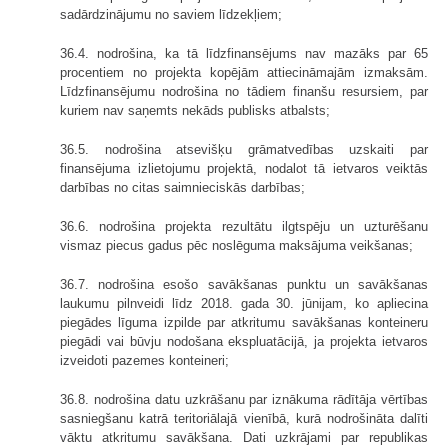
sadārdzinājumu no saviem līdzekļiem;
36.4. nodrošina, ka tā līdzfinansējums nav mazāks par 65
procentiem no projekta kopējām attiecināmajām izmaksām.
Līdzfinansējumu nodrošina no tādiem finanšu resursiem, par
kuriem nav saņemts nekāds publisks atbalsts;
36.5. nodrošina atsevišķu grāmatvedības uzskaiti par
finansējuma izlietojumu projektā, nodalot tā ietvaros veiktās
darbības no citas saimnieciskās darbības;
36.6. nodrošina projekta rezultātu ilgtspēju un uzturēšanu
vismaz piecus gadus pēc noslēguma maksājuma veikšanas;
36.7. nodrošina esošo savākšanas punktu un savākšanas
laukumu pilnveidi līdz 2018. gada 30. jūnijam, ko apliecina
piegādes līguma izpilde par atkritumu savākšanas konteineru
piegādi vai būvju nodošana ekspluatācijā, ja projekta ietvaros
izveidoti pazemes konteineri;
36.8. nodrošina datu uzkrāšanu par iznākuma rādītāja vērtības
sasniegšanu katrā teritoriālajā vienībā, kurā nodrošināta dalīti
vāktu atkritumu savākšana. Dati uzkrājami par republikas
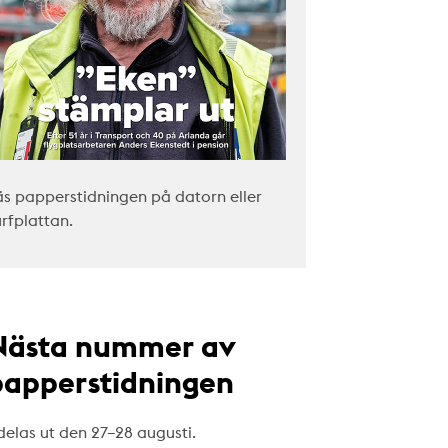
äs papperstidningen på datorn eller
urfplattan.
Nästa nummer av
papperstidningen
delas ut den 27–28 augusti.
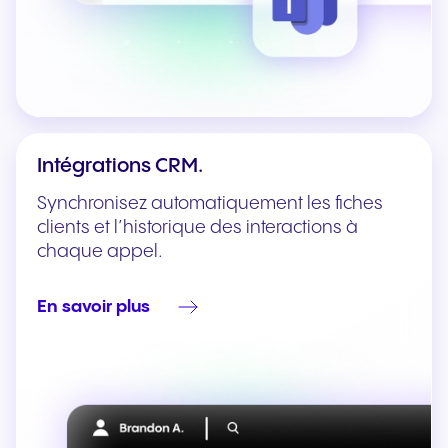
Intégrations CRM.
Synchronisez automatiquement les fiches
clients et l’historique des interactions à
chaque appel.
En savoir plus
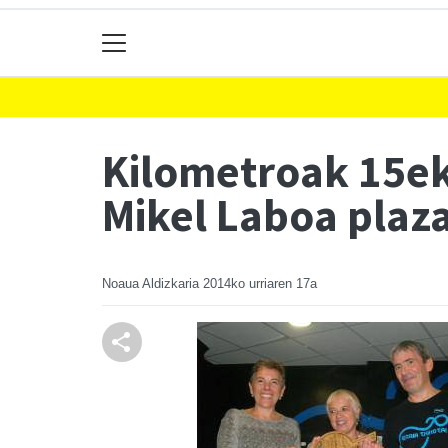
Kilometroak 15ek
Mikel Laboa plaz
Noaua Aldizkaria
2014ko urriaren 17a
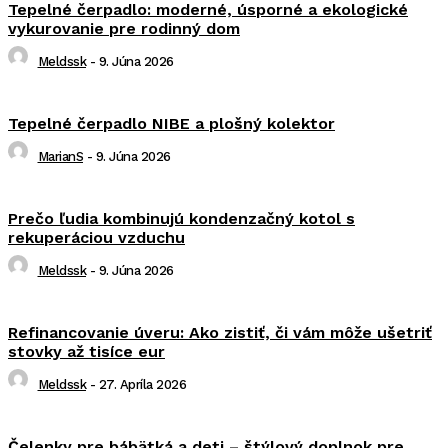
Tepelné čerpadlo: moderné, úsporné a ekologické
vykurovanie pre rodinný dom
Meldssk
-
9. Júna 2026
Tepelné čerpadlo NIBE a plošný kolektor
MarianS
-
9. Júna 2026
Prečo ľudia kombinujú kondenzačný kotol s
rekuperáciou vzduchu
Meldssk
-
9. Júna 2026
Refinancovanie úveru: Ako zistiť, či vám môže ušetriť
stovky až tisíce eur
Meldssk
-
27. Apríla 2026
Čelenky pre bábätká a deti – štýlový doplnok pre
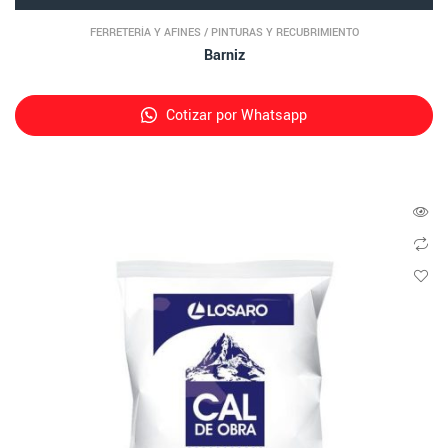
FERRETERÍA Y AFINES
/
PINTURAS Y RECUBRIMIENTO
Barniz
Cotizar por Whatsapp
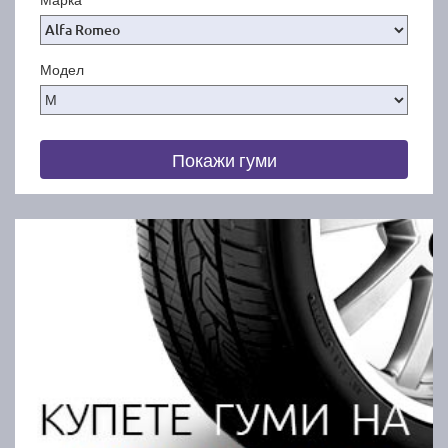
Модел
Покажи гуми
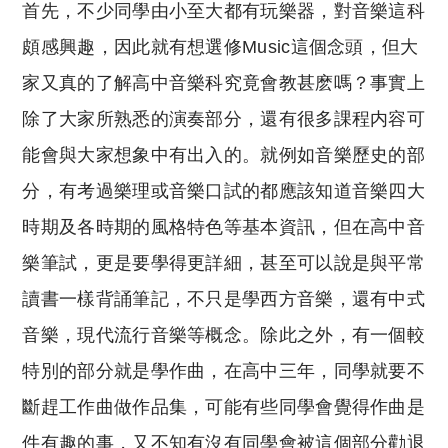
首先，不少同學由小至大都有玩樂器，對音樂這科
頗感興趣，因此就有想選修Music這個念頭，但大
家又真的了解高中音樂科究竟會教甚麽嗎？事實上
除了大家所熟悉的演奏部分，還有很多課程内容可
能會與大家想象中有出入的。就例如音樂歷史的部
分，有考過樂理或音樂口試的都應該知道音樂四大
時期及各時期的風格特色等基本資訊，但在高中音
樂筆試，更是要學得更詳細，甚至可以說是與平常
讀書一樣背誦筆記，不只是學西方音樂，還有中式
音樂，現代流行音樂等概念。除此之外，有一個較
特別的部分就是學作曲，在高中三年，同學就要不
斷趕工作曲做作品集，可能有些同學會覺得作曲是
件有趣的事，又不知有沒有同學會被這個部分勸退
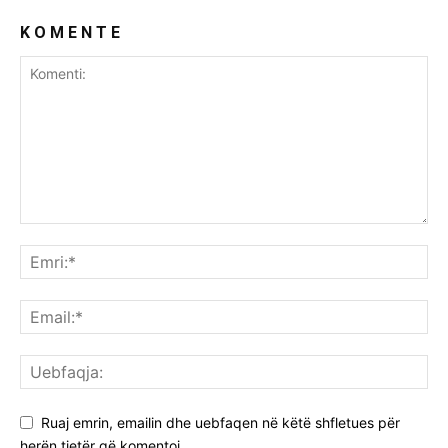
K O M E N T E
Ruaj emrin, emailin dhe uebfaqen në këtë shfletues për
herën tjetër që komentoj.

==============================

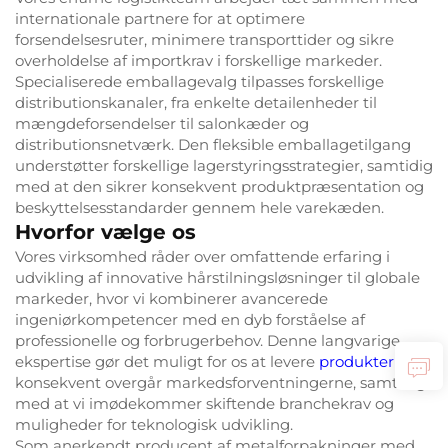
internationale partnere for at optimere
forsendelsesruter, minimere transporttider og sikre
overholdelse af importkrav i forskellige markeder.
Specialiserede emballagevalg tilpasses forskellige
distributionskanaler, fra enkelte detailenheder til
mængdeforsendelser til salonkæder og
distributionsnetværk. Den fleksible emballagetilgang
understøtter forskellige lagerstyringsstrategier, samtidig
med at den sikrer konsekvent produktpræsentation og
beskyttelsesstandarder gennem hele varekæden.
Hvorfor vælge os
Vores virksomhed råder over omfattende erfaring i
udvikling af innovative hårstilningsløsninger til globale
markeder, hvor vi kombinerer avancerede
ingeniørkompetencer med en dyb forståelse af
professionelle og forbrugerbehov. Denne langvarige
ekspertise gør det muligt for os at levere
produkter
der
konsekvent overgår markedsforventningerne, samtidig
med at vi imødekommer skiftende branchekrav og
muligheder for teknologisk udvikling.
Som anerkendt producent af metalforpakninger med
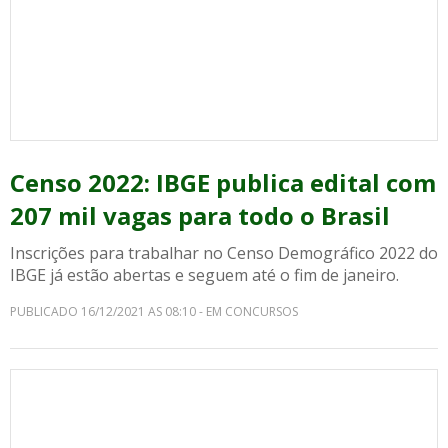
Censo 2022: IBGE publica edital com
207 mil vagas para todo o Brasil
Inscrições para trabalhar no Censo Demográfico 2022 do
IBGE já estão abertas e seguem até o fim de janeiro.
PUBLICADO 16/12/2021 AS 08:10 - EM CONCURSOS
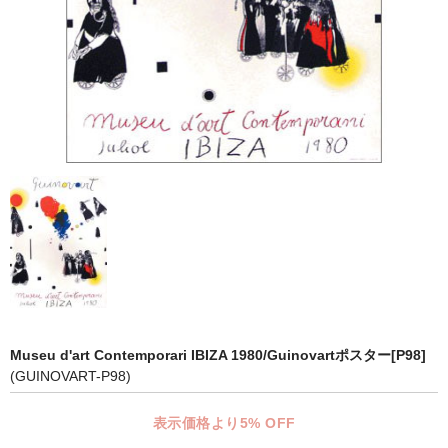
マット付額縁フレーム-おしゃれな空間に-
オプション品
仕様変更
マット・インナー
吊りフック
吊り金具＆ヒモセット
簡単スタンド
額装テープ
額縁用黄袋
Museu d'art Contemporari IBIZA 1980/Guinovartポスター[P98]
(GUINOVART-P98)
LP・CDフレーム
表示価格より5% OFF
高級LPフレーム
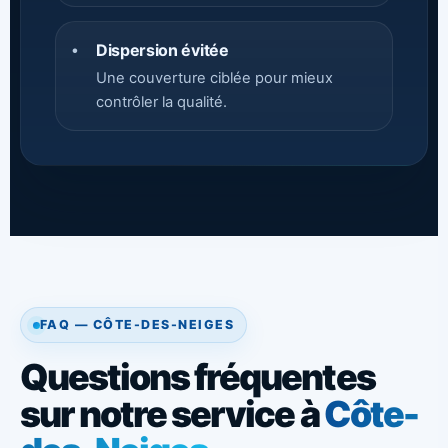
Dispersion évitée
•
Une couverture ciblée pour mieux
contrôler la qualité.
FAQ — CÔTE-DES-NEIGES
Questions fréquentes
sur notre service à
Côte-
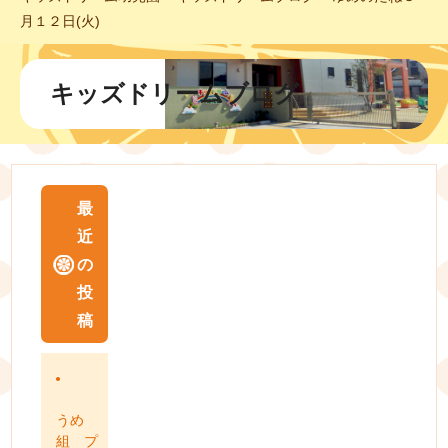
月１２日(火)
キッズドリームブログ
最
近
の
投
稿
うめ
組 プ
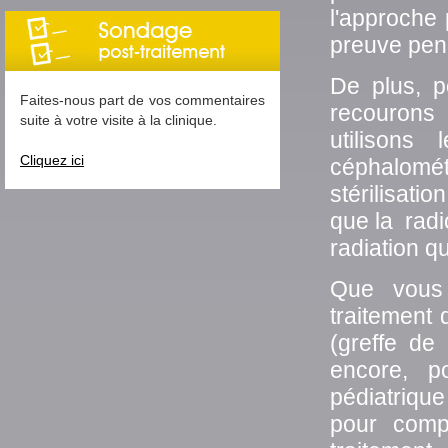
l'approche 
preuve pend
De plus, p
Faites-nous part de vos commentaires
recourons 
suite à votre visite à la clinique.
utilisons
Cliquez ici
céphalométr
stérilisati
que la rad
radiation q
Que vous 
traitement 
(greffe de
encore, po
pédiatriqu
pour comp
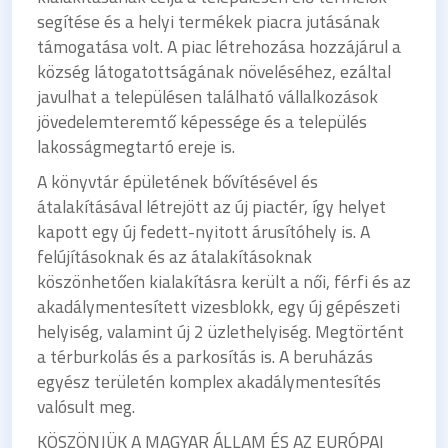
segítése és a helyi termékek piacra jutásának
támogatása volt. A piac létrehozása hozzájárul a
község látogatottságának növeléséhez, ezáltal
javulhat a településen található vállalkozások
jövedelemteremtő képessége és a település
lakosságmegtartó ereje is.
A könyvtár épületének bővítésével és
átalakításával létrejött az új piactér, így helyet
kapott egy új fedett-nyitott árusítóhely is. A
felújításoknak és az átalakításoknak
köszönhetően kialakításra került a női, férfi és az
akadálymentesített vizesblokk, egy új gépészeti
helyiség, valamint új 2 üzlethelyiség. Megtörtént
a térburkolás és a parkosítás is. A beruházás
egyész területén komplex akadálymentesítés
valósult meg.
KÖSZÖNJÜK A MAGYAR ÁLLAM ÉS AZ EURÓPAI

==============================

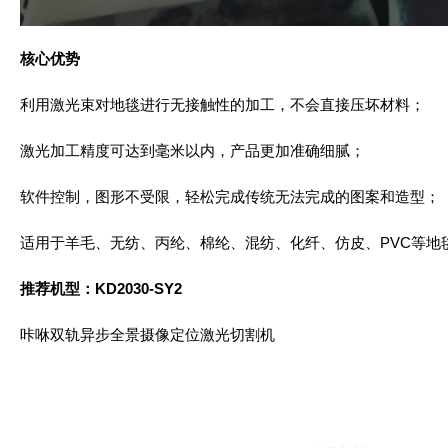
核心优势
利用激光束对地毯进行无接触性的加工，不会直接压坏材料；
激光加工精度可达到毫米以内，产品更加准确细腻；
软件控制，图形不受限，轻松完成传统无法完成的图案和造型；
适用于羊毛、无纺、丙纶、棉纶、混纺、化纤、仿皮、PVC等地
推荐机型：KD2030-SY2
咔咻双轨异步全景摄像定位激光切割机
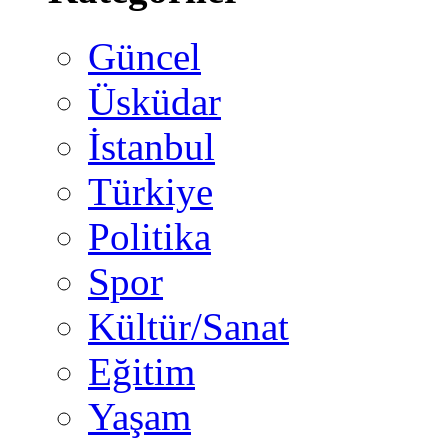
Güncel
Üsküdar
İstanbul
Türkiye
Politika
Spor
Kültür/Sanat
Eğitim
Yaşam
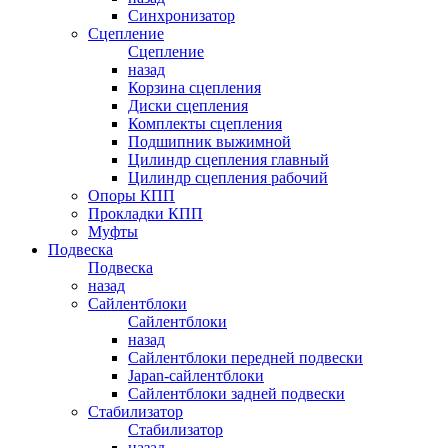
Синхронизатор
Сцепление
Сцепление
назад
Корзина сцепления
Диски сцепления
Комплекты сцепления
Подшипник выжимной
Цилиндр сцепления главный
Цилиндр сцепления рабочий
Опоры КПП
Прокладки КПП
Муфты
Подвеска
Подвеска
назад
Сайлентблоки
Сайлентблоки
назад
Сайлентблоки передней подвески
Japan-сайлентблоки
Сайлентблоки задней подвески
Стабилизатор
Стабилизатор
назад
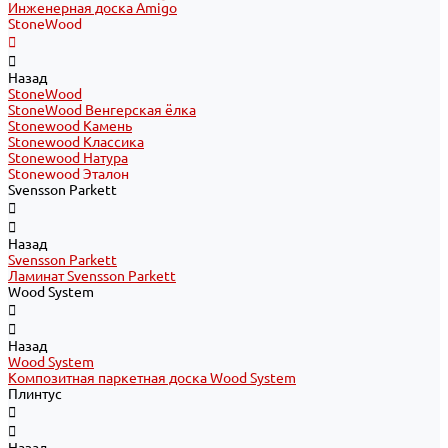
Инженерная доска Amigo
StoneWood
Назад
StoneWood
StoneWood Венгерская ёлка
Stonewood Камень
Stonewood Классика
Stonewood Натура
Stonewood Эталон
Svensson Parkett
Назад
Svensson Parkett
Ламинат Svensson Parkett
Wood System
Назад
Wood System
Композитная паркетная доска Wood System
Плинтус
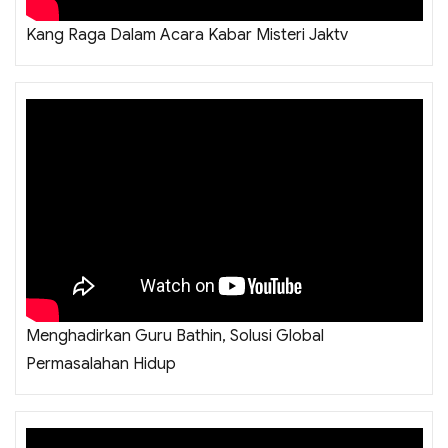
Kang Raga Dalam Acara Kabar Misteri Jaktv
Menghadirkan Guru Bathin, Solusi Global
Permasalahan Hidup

==============================

- [EXERCISE INSTRUCTIONS]:
Copy out each line of the records where the word "atkritumu" appears.

- [FINISHED EXERCISE]:
piegādes līguma izpilde par atkritumu savākšanas konteineru
vāktu atkritumu savākšana. Dati uzkrājami par republikas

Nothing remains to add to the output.